* **Problem to solve**
Repeat exactly the lines of the entries below from the one with "画「夏辛祭」 スタンプラリーも" through the one with "Plantillas para otros programas", both ends included, and nothing else.
Records supplied START
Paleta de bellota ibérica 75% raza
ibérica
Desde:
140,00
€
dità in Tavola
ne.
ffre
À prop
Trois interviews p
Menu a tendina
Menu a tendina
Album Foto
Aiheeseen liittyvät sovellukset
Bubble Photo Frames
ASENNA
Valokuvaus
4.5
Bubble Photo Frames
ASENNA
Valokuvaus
Records supplied END
Records supplied START
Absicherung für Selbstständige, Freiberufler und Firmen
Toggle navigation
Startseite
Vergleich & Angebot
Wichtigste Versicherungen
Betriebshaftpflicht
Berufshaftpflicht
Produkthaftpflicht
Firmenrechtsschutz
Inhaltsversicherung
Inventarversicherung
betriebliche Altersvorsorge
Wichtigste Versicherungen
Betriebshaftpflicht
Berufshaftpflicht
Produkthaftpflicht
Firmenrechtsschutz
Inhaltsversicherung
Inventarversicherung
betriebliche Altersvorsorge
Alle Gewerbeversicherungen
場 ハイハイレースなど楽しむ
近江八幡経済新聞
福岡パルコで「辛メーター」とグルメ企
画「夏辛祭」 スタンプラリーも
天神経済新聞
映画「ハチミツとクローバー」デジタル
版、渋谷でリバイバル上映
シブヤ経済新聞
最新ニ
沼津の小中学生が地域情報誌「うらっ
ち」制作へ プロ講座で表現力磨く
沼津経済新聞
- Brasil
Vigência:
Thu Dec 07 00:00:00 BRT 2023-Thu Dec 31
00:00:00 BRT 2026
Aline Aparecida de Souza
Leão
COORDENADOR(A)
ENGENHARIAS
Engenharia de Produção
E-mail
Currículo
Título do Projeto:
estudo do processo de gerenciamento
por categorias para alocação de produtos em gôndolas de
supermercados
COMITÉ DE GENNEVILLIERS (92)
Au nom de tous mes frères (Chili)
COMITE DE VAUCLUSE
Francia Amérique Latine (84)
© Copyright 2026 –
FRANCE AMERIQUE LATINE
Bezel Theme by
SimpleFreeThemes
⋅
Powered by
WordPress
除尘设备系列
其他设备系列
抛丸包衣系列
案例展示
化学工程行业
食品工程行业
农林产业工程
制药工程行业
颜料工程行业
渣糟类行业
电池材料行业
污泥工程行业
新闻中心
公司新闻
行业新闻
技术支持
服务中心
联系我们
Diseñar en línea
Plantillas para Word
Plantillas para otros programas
Records supplied END
Records supplied START
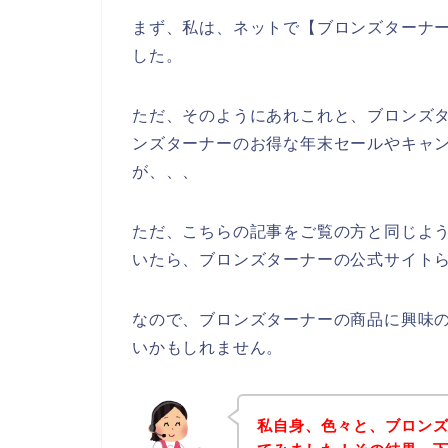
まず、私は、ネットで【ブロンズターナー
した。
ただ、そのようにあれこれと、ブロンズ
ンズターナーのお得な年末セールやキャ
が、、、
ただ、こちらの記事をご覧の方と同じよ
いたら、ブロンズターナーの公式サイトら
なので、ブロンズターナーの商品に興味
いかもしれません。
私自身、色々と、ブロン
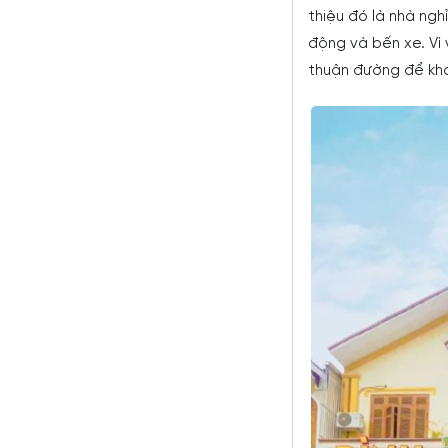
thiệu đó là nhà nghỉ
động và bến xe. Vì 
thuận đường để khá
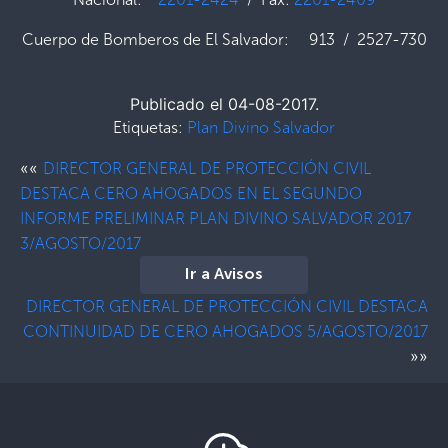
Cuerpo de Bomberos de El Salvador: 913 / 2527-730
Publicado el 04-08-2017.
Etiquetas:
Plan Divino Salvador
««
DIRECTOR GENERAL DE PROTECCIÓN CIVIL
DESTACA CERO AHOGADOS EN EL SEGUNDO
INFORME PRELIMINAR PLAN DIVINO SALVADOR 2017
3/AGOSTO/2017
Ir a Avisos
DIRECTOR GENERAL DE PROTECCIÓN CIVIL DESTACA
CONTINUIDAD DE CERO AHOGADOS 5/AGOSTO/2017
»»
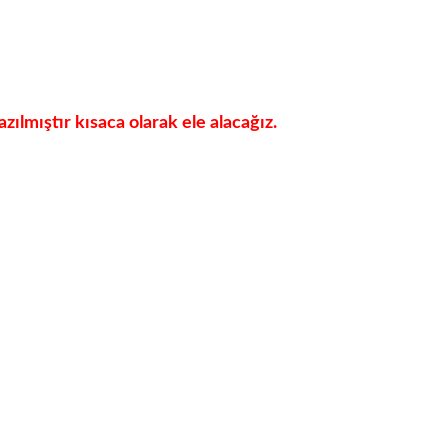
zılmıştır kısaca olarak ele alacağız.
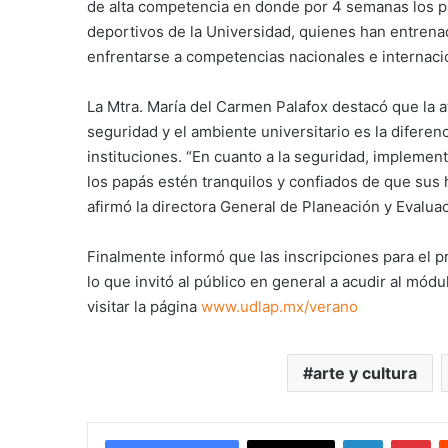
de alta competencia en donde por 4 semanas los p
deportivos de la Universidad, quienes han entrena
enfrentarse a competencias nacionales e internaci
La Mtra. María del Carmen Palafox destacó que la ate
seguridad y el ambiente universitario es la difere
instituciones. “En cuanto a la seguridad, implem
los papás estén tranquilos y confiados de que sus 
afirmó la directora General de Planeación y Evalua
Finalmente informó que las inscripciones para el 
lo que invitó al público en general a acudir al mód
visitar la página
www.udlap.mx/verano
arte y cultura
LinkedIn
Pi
Records supplied END
* **Exercise solution**
画「夏辛祭」 スタンプラリーも
天神経済新聞
映画「ハチミツとクローバー」デジタル
版、渋谷でリバイバル上映
シブヤ経済新聞
最新ニ
沼津の小中学生が地域情報誌「うらっ
ち」制作へ プロ講座で表現力磨く
沼津経済新聞
- Brasil
Vigência:
Thu Dec 07 00:00:00 BRT 2023-Thu Dec 31
00:00:00 BRT 2026
Aline Aparecida de Souza
Leão
COORDENADOR(A)
ENGENHARIAS
Engenharia de Produção
E-mail
Currículo
Título do Projeto:
estudo do processo de gerenciamento
por categorias para alocação de produtos em gôndolas de
supermercados
COMITÉ DE GENNEVILLIERS (92)
Au nom de tous mes frères (Chili)
COMITE DE VAUCLUSE
Francia Amérique Latine (84)
© Copyright 2026 –
FRANCE AMERIQUE LATINE
Bezel Theme by
SimpleFreeThemes
⋅
Powered by
WordPress
除尘设备系列
其他设备系列
抛丸包衣系列
案例展示
化学工程行业
食品工程行业
农林产业工程
制药工程行业
颜料工程行业
渣糟类行业
电池材料行业
污泥工程行业
新闻中心
公司新闻
行业新闻
技术支持
服务中心
联系我们
Diseñar en línea
Plantillas para Word
Plantillas para otros programas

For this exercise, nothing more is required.